Task to carry out ▸
Whatever the records say, repeat them exactly as given.

───

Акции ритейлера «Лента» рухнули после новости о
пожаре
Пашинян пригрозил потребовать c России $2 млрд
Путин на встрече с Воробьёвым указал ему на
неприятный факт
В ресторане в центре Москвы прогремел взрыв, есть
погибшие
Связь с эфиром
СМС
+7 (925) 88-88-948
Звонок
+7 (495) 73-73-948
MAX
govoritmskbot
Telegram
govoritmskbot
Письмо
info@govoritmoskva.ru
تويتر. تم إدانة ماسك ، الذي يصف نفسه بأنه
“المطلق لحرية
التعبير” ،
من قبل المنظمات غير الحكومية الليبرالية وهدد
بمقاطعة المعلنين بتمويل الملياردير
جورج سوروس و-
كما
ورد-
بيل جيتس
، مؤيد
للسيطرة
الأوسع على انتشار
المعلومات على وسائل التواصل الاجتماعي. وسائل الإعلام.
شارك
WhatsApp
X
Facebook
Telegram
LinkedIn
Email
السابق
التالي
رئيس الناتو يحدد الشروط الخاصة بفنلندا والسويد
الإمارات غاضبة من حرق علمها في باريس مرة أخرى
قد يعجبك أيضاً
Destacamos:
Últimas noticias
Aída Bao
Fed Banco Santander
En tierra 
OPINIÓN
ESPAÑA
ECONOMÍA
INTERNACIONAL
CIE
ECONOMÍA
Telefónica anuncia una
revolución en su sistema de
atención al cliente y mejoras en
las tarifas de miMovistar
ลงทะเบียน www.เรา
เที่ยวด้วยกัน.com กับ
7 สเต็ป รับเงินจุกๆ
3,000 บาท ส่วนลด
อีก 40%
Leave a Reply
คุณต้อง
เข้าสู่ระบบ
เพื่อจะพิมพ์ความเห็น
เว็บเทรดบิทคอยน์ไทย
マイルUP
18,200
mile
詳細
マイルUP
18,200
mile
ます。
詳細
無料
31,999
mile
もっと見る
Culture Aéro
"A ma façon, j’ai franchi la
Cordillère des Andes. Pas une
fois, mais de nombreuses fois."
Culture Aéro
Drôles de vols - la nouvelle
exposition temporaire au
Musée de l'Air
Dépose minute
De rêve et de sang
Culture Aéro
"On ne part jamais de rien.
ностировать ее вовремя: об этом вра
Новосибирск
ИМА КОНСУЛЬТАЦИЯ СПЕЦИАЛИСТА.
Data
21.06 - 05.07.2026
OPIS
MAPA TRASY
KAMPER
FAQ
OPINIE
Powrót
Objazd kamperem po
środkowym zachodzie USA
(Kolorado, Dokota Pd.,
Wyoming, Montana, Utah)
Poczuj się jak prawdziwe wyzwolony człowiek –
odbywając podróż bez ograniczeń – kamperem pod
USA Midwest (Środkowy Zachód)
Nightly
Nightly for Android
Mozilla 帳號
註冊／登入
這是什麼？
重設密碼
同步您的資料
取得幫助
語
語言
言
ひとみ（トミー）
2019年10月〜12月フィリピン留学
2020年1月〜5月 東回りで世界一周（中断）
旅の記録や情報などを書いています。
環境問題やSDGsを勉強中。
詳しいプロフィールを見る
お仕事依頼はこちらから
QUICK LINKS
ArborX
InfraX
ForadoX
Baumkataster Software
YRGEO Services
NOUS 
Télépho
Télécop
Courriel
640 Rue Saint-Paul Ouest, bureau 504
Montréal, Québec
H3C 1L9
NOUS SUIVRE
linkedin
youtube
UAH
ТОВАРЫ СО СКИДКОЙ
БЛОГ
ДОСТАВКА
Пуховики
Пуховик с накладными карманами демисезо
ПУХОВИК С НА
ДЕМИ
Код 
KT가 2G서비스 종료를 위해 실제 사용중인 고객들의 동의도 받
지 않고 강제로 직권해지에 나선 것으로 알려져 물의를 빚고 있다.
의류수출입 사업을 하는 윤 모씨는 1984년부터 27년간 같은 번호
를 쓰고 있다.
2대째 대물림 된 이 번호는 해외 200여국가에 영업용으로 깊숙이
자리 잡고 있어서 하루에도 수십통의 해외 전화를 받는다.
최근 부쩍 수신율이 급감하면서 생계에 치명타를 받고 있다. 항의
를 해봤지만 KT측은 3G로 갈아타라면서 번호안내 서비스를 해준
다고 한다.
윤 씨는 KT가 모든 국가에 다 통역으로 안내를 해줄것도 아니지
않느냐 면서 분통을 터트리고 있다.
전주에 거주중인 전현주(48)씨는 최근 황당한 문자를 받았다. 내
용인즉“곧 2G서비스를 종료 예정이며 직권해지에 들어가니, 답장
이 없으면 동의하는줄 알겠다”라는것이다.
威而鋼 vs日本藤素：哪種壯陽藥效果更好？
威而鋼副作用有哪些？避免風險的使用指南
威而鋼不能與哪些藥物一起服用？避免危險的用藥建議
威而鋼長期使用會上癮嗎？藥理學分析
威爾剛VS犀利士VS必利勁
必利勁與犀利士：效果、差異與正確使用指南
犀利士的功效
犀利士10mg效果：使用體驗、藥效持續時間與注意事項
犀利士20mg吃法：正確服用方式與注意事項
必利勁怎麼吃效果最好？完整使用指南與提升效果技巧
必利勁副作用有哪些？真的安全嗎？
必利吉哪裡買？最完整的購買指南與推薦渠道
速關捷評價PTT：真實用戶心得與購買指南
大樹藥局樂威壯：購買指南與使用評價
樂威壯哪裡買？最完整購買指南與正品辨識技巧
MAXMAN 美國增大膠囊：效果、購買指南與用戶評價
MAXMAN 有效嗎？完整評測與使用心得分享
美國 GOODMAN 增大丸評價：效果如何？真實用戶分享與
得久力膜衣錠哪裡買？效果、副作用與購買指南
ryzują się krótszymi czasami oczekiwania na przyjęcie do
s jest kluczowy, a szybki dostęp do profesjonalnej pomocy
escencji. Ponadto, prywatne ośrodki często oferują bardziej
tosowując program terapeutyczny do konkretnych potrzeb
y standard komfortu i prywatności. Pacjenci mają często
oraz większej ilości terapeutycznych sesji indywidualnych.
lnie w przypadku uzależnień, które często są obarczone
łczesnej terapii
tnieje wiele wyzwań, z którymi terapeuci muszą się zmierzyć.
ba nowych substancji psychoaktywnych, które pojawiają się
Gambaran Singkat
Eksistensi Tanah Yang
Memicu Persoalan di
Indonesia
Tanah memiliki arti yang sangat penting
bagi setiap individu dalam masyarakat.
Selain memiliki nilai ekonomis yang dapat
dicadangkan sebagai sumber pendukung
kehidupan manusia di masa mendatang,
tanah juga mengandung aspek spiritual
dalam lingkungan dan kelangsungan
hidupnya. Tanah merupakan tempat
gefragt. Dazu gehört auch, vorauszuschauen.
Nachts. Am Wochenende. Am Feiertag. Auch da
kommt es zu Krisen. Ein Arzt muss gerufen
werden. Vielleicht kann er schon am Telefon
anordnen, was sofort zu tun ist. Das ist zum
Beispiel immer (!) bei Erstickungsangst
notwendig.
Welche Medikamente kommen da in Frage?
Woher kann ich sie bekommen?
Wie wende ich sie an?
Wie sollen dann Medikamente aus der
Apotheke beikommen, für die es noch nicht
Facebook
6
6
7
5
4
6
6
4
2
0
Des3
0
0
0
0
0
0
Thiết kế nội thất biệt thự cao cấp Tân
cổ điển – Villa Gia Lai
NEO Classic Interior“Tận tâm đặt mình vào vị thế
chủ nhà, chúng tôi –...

───

Answer area ▸
Акции ритейлера «Лента» рухнули после новости о
пожаре
Пашинян пригрозил потребовать c России $2 млрд
Путин на встрече с Воробьёвым указал ему на
неприятный факт
В ресторане в центре Москвы прогремел взрыв, есть
погибшие
Связь с эфиром
СМС
+7 (925) 88-88-948
Звонок
+7 (495) 73-73-948
MAX
govoritmskbot
Telegram
govoritmskbot
Письмо
info@govoritmoskva.ru
تويتر. تم إدانة ماسك ، الذي يصف نفسه بأنه
“المطلق لحرية
التعبير” ،
من قبل المنظمات غير الحكومية الليبرالية وهدد
بمقاطعة المعلنين بتمويل الملياردير
جورج سوروس و-
كما
ورد-
بيل جيتس
، مؤيد
للسيطرة
الأوسع على انتشار
المعلومات على وسائل التواصل الاجتماعي. وسائل الإعلام.
شارك
WhatsApp
X
Facebook
Telegram
LinkedIn
Email
السابق
التالي
رئيس الناتو يحدد الشروط الخاصة بفنلندا والسويد
الإمارات غاضبة من حرق علمها في باريس مرة أخرى
قد يعجبك أيضاً
Destacamos:
Últimas noticias
Aída Bao
Fed Banco Santander
En tierra 
OPINIÓN
ESPAÑA
ECONOMÍA
INTERNACIONAL
CIE
ECONOMÍA
Telefónica anuncia una
revolución en su sistema de
atención al cliente y mejoras en
las tarifas de miMovistar
ลงทะเบียน www.เรา
เที่ยวด้วยกัน.com กับ
7 สเต็ป รับเงินจุกๆ
3,000 บาท ส่วนลด
อีก 40%
Leave a Reply
คุณต้อง
เข้าสู่ระบบ
เพื่อจะพิมพ์ความเห็น
เว็บเทรดบิทคอยน์ไทย
マイルUP
18,200
mile
詳細
マイルUP
18,200
mile
ます。
詳細
無料
31,999
mile
もっと見る
Culture Aéro
"A ma façon, j’ai franchi la
Cordillère des Andes. Pas une
fois, mais de nombreuses fois."
Culture Aéro
Drôles de vols - la nouvelle
exposition temporaire au
Musée de l'Air
Dépose minute
De rêve et de sang
Culture Aéro
"On ne part jamais de rien.
ностировать ее вовремя: об этом вра
Новосибирск
ИМА КОНСУЛЬТАЦИЯ СПЕЦИАЛИСТА.
Data
21.06 - 05.07.2026
OPIS
MAPA TRASY
KAMPER
FAQ
OPINIE
Powrót
Objazd kamperem po
środkowym zachodzie USA
(Kolorado, Dokota Pd.,
Wyoming, Montana, Utah)
Poczuj się jak prawdziwe wyzwolony człowiek –
odbywając podróż bez ograniczeń – kamperem pod
USA Midwest (Środkowy Zachód)
Nightly
Nightly for Android
Mozilla 帳號
註冊／登入
這是什麼？
重設密碼
同步您的資料
取得幫助
語
語言
言
ひとみ（トミー）
2019年10月〜12月フィリピン留学
2020年1月〜5月 東回りで世界一周（中断）
旅の記録や情報などを書いています。
環境問題やSDGsを勉強中。
詳しいプロフィールを見る
お仕事依頼はこちらから
QUICK LINKS
ArborX
InfraX
ForadoX
Baumkataster Software
YRGEO Services
NOUS 
Télépho
Télécop
Courriel
640 Rue Saint-Paul Ouest, bureau 504
Montréal, Québec
H3C 1L9
NOUS SUIVRE
linkedin
youtube
UAH
ТОВАРЫ СО СКИДКОЙ
БЛОГ
ДОСТАВКА
Пуховики
Пуховик с накладными карманами демисезо
ПУХОВИК С НА
ДЕМИ
Код 
KT가 2G서비스 종료를 위해 실제 사용중인 고객들의 동의도 받
지 않고 강제로 직권해지에 나선 것으로 알려져 물의를 빚고 있다.
의류수출입 사업을 하는 윤 모씨는 1984년부터 27년간 같은 번호
를 쓰고 있다.
2대째 대물림 된 이 번호는 해외 200여국가에 영업용으로 깊숙이
자리 잡고 있어서 하루에도 수십통의 해외 전화를 받는다.
최근 부쩍 수신율이 급감하면서 생계에 치명타를 받고 있다. 항의
를 해봤지만 KT측은 3G로 갈아타라면서 번호안내 서비스를 해준
다고 한다.
윤 씨는 KT가 모든 국가에 다 통역으로 안내를 해줄것도 아니지
않느냐 면서 분통을 터트리고 있다.
전주에 거주중인 전현주(48)씨는 최근 황당한 문자를 받았다. 내
용인즉“곧 2G서비스를 종료 예정이며 직권해지에 들어가니, 답장
이 없으면 동의하는줄 알겠다”라는것이다.
威而鋼 vs日本藤素：哪種壯陽藥效果更好？
威而鋼副作用有哪些？避免風險的使用指南
威而鋼不能與哪些藥物一起服用？避免危險的用藥建議
威而鋼長期使用會上癮嗎？藥理學分析
威爾剛VS犀利士VS必利勁
必利勁與犀利士：效果、差異與正確使用指南
犀利士的功效
犀利士10mg效果：使用體驗、藥效持續時間與注意事項
犀利士20mg吃法：正確服用方式與注意事項
必利勁怎麼吃效果最好？完整使用指南與提升效果技巧
必利勁副作用有哪些？真的安全嗎？
必利吉哪裡買？最完整的購買指南與推薦渠道
速關捷評價PTT：真實用戶心得與購買指南
大樹藥局樂威壯：購買指南與使用評價
樂威壯哪裡買？最完整購買指南與正品辨識技巧
MAXMAN 美國增大膠囊：效果、購買指南與用戶評價
MAXMAN 有效嗎？完整評測與使用心得分享
美國 GOODMAN 增大丸評價：效果如何？真實用戶分享與
得久力膜衣錠哪裡買？效果、副作用與購買指南
ryzują się krótszymi czasami oczekiwania na przyjęcie do
s jest kluczowy, a szybki dostęp do profesjonalnej pomocy
escencji. Ponadto, prywatne ośrodki często oferują bardziej
tosowując program terapeutyczny do konkretnych potrzeb
y standard komfortu i prywatności. Pacjenci mają często
oraz większej ilości terapeutycznych sesji indywidualnych.
lnie w przypadku uzależnień, które często są obarczone
łczesnej terapii
tnieje wiele wyzwań, z którymi terapeuci muszą się zmierzyć.
ba nowych substancji psychoaktywnych, które pojawiają się
Gambaran Singkat
Eksistensi Tanah Yang
Memicu Persoalan di
Indonesia
Tanah memiliki arti yang sangat penting
bagi setiap individu dalam masyarakat.
Selain memiliki nilai ekonomis yang dapat
dicadangkan sebagai sumber pendukung
kehidupan manusia di masa mendatang,
tanah juga mengandung aspek spiritual
dalam lingkungan dan kelangsungan
hidupnya. Tanah merupakan tempat
gefragt. Dazu gehört auch, vorauszuschauen.
Nachts. Am Wochenende. Am Feiertag. Auch da
kommt es zu Krisen. Ein Arzt muss gerufen
werden. Vielleicht kann er schon am Telefon
anordnen, was sofort zu tun ist. Das ist zum
Beispiel immer (!) bei Erstickungsangst
notwendig.
Welche Medikamente kommen da in Frage?
Woher kann ich sie bekommen?
Wie wende ich sie an?
Wie sollen dann Medikamente aus der
Apotheke beikommen, für die es noch nicht
Facebook
6
6
7
5
4
6
6
4
2
0
Des3
0
0
0
0
0
0
Thiết kế nội thất biệt thự cao cấp Tân
cổ điển – Villa Gia Lai
NEO Classic Interior“Tận tâm đặt mình vào vị thế
chủ nhà, chúng tôi –...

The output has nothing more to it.